TASK INSTRUCTIONS :: Check every line of the data below for the word "Conditions". Copy the ones that have it.

━━━━━━━━━━━━━━━━━━━━━━━━━━━━━━

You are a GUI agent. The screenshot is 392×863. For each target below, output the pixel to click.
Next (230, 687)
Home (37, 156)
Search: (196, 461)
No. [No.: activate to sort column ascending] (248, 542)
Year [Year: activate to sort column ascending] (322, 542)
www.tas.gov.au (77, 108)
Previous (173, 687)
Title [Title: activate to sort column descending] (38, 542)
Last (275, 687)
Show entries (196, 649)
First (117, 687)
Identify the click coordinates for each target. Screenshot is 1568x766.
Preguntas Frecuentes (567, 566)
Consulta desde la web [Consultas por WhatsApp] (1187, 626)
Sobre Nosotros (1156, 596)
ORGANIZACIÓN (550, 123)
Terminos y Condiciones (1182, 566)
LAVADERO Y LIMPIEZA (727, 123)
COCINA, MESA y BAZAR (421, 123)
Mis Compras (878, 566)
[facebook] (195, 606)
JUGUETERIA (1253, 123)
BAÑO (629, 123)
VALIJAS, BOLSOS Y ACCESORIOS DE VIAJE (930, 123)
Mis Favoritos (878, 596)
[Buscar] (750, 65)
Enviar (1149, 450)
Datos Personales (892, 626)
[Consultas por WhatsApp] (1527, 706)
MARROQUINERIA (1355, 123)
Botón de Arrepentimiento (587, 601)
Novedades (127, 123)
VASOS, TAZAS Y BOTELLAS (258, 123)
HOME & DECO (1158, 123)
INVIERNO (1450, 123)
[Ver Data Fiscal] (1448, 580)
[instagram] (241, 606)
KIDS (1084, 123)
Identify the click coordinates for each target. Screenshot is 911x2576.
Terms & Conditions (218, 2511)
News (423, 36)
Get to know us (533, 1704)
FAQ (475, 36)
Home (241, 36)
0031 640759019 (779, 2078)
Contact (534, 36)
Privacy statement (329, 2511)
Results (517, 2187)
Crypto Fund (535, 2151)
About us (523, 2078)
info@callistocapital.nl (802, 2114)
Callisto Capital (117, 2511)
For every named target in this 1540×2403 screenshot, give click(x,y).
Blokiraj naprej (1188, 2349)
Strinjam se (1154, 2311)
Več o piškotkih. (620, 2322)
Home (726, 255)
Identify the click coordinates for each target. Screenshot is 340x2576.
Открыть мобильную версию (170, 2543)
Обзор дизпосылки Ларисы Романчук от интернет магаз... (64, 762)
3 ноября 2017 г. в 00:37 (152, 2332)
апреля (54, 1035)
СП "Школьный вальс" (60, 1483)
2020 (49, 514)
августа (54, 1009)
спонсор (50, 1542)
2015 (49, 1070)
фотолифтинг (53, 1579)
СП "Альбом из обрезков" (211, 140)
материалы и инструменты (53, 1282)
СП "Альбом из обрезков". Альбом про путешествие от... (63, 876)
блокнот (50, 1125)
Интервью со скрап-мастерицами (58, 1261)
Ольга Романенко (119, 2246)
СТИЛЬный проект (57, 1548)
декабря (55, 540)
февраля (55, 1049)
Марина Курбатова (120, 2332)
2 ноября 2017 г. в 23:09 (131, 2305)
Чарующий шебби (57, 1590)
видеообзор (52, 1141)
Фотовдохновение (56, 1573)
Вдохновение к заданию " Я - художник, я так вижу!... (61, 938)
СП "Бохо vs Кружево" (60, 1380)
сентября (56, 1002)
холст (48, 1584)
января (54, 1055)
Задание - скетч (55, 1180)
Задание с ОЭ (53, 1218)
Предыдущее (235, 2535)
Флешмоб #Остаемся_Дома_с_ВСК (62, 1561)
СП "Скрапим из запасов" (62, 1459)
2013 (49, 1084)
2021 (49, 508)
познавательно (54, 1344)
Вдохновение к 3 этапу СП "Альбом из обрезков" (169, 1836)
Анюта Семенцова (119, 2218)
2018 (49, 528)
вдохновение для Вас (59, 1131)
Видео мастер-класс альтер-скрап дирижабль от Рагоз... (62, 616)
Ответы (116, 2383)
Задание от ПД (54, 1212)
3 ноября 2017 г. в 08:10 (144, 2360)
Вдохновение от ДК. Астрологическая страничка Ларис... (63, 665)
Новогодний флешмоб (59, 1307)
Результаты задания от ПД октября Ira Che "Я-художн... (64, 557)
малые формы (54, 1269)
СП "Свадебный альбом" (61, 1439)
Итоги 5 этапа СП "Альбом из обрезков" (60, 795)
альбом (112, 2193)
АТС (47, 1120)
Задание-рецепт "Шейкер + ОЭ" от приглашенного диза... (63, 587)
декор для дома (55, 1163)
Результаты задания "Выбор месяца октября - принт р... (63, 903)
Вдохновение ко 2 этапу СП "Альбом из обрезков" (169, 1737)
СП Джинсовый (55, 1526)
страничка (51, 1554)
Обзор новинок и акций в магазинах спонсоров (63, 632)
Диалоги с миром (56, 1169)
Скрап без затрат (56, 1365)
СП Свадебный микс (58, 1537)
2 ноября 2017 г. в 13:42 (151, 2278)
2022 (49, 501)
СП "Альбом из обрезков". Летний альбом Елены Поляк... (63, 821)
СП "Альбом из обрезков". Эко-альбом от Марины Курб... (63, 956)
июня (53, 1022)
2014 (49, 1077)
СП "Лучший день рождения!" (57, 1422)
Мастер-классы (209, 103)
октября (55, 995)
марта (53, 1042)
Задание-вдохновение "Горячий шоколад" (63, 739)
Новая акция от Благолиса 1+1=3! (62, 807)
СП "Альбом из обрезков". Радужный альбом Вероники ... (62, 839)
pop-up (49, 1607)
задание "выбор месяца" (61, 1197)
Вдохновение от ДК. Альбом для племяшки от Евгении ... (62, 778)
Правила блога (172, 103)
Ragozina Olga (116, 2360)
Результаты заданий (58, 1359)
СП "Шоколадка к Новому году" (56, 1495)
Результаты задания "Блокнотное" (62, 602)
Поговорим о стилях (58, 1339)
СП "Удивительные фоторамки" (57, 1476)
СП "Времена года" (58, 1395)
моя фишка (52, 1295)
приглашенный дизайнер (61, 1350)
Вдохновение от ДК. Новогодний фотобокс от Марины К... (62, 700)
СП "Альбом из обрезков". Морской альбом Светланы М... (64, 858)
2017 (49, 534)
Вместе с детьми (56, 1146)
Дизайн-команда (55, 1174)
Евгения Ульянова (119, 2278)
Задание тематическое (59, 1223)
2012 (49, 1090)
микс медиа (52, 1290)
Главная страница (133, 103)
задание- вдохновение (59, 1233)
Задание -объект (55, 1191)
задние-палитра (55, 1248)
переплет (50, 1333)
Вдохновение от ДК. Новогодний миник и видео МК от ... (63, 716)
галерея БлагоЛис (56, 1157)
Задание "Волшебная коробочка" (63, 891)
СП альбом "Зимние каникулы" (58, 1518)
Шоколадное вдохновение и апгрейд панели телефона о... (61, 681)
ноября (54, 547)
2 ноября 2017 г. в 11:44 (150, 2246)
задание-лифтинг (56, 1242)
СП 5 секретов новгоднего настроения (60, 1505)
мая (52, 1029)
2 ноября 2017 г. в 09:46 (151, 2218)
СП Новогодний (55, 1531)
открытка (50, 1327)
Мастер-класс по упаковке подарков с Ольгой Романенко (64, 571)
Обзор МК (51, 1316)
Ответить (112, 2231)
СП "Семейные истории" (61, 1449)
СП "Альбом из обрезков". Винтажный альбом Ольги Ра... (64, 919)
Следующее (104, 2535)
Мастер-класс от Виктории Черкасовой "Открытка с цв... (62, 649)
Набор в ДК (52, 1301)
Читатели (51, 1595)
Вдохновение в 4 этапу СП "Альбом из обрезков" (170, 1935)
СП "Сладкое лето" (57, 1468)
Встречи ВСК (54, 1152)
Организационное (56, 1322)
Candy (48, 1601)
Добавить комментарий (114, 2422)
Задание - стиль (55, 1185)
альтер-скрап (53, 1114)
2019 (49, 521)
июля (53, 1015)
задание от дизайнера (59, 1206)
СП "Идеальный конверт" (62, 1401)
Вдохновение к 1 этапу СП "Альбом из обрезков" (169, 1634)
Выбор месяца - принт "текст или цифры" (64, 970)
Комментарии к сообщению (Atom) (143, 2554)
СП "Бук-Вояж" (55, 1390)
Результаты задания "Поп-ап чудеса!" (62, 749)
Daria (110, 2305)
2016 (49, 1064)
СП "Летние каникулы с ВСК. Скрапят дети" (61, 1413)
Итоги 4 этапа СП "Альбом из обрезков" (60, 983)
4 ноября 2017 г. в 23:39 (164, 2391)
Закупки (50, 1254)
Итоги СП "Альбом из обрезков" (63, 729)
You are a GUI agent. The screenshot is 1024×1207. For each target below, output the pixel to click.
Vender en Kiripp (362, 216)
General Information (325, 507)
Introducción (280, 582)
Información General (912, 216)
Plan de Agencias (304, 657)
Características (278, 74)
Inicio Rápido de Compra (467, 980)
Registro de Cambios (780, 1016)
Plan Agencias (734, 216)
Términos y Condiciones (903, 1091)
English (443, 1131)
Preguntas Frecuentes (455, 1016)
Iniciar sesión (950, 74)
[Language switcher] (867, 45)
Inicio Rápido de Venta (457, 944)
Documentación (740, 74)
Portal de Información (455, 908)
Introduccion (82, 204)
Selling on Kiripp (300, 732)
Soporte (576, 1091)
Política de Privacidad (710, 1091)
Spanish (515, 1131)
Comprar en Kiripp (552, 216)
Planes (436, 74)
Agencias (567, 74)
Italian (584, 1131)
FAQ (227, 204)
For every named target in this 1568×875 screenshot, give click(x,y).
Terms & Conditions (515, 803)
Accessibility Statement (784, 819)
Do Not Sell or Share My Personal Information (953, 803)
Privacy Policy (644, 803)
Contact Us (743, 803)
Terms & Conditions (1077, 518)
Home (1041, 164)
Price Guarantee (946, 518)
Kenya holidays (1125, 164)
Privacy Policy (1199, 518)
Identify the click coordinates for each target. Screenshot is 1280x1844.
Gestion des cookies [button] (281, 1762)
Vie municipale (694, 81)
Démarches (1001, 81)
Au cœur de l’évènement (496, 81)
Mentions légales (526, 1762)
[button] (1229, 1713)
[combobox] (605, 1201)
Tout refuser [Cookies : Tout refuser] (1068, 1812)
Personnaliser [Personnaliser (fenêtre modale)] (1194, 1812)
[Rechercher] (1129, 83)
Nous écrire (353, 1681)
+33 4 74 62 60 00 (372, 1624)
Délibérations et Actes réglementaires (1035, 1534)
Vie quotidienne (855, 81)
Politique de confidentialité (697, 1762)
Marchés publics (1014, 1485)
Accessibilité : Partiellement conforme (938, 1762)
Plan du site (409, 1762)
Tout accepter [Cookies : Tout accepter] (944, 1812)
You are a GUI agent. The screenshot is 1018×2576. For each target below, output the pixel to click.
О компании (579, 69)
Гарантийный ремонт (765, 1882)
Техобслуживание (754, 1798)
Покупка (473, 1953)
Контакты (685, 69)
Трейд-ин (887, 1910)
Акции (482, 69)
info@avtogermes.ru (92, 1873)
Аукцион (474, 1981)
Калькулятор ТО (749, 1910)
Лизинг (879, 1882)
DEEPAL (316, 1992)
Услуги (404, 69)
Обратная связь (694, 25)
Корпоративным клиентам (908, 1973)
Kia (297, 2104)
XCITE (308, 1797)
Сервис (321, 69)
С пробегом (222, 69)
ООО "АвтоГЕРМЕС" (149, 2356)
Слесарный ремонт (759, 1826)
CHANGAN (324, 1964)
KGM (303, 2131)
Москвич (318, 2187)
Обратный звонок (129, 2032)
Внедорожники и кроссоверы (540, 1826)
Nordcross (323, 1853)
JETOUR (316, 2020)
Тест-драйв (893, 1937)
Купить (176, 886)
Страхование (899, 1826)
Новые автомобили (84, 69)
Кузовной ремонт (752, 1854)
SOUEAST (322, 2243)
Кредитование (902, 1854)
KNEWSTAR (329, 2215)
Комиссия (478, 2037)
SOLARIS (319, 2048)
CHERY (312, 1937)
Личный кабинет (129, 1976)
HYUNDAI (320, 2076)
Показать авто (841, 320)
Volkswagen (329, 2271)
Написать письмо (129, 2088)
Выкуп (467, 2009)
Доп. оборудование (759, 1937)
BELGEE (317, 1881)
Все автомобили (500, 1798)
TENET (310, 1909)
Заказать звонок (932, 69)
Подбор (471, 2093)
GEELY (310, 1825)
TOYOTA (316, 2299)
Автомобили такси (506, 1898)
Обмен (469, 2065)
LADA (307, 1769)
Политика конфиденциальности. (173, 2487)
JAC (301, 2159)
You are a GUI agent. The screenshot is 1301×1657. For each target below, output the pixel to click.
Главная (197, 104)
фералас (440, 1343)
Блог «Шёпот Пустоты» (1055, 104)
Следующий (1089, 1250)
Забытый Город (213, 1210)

━━━━━━━━━━━━━━━━━━━━━━━━━━━━━━

WORKED SOLUTION ::
Terms & Conditions (218, 2511)
Terms & Conditions (515, 803)
Terms & Conditions (1077, 518)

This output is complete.